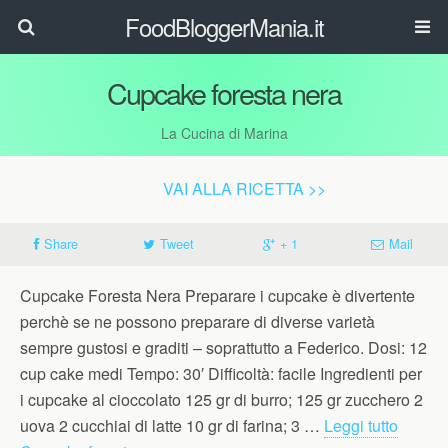
FoodBloggerMania.it
Cupcake foresta nera
La Cucina di Marina
VAI ALLA RICETTA >>
Share
Tweet
+ 1
Mail
Cupcake Foresta Nera Preparare i cupcake è divertente
perchè se ne possono preparare di diverse varietà
sempre gustosi e graditi – soprattutto a Federico. Dosi: 12
cup cake medi Tempo: 30′ Difficoltà: facile Ingredienti per
i cupcake al cioccolato 125 gr di burro; 125 gr zucchero 2
uova 2 cucchiai di latte 10 gr di farina; 3 …
Leggi tutto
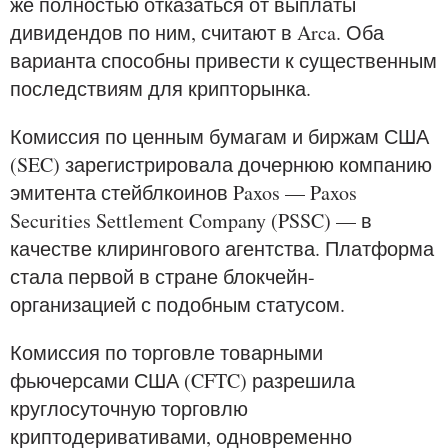
же полностью отказаться от выплаты
дивидендов по ним, считают в Arca. Оба
варианта способны привести к существенным
последствиям для крипторынка.
Комиссия по ценным бумагам и биржам США
(SEC) зарегистрировала дочернюю компанию
эмитента стейблкоинов Paxos — Paxos
Securities Settlement Company (PSSC) — в
качестве клирингового агентства. Платформа
стала первой в стране блокчейн-
организацией с подобным статусом.
Комиссия по торговле товарными
фьючерсами США (CFTC) разрешила
круглосуточную торговлю
криптодеривативами, одновременно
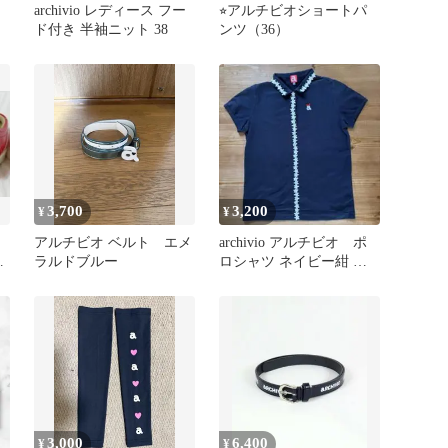
archivio レディース フー
⭐︎アルチビオショートパ
ド付き 半袖ニット 38
ンツ（36）
3,700
3,200
¥
¥
アルチビオ ベルト エメ
archivio アルチビオ ポ
レ
ラルドブルー
ロシャツ ネイビー紺 ス
0
ター星の刺繍 38 M
3,000
6,400
¥
¥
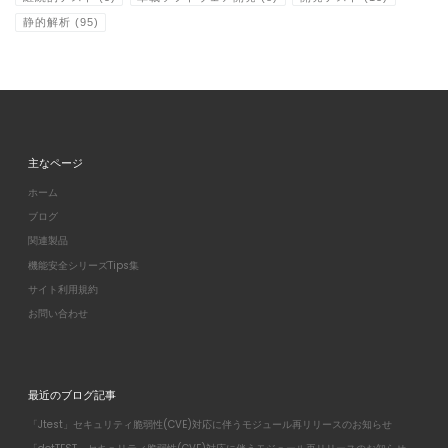
静的解析
(95)
主なページ
ホーム
ブログ
関連製品
機能安全シリーズTips集
サイト利用規約
お問い合わせ
最近のブログ記事
「Jtest」セキュリティ脆弱性(CVE)対応に伴うモジュール再リリースのお知らせ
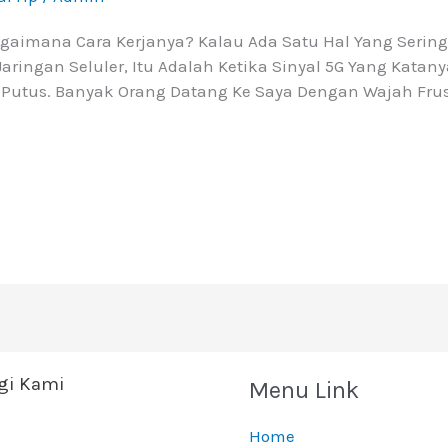
agaimana Cara Kerjanya? Kalau Ada Satu Hal Yang Sering
aringan Seluler, Itu Adalah Ketika Sinyal 5G Yang Katan
Putus. Banyak Orang Datang Ke Saya Dengan Wajah Frust
i Kami
Menu Link
Home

+ + + + +

TO DO:
Copy the whole listing above word for word but do not carry over the pictures.

RESPONSE:
FoodBloggerMania.it
Cupcake foresta nera
La Cucina di Marina
VAI ALLA RICETTA >>
Share
Tweet
+ 1
Mail
Cupcake Foresta Nera Preparare i cupcake è divertente
perchè se ne possono preparare di diverse varietà
sempre gustosi e graditi – soprattutto a Federico. Dosi: 12
cup cake medi Tempo: 30′ Difficoltà: facile Ingredienti per
i cupcake al cioccolato 125 gr di burro; 125 gr zucchero 2
uova 2 cucchiai di latte 10 gr di farina; 3 …
Leggi tutto
же полностью отказаться от выплаты
дивидендов по ним, считают в Arca. Оба
варианта способны привести к существенным
последствиям для крипторынка.
Комиссия по ценным бумагам и биржам США
(SEC) зарегистрировала дочернюю компанию
эмитента стейблкоинов Paxos — Paxos
Securities Settlement Company (PSSC) — в
качестве клирингового агентства. Платформа
стала первой в стране блокчейн-
организацией с подобным статусом.
Комиссия по торговле товарными
фьючерсами США (CFTC) разрешила
круглосуточную торговлю
криптодеривативами, одновременно
archivio レディース フー
⭐︎アルチビオショートパ
ド付き 半袖ニット 38
ンツ（36）
3,700
3,200
¥
¥
アルチビオ ベルト エメ
archivio アルチビオ ポ
レ
ラルドブルー
ロシャツ ネイビー紺 ス
0
ター星の刺繍 38 M
3,000
6,400
¥
¥
静的解析
(95)
主なページ
ホーム
ブログ
関連製品
機能安全シリーズTips集
サイト利用規約
お問い合わせ
最近のブログ記事
「Jtest」セキュリティ脆弱性(CVE)対応に伴うモジュール再リリースのお知らせ
agaimana Cara Kerjanya? Kalau Ada Satu Hal Yang Sering
aringan Seluler, Itu Adalah Ketika Sinyal 5G Yang Katan
Putus. Banyak Orang Datang Ke Saya Dengan Wajah Frust
i Kami
Menu Link
Home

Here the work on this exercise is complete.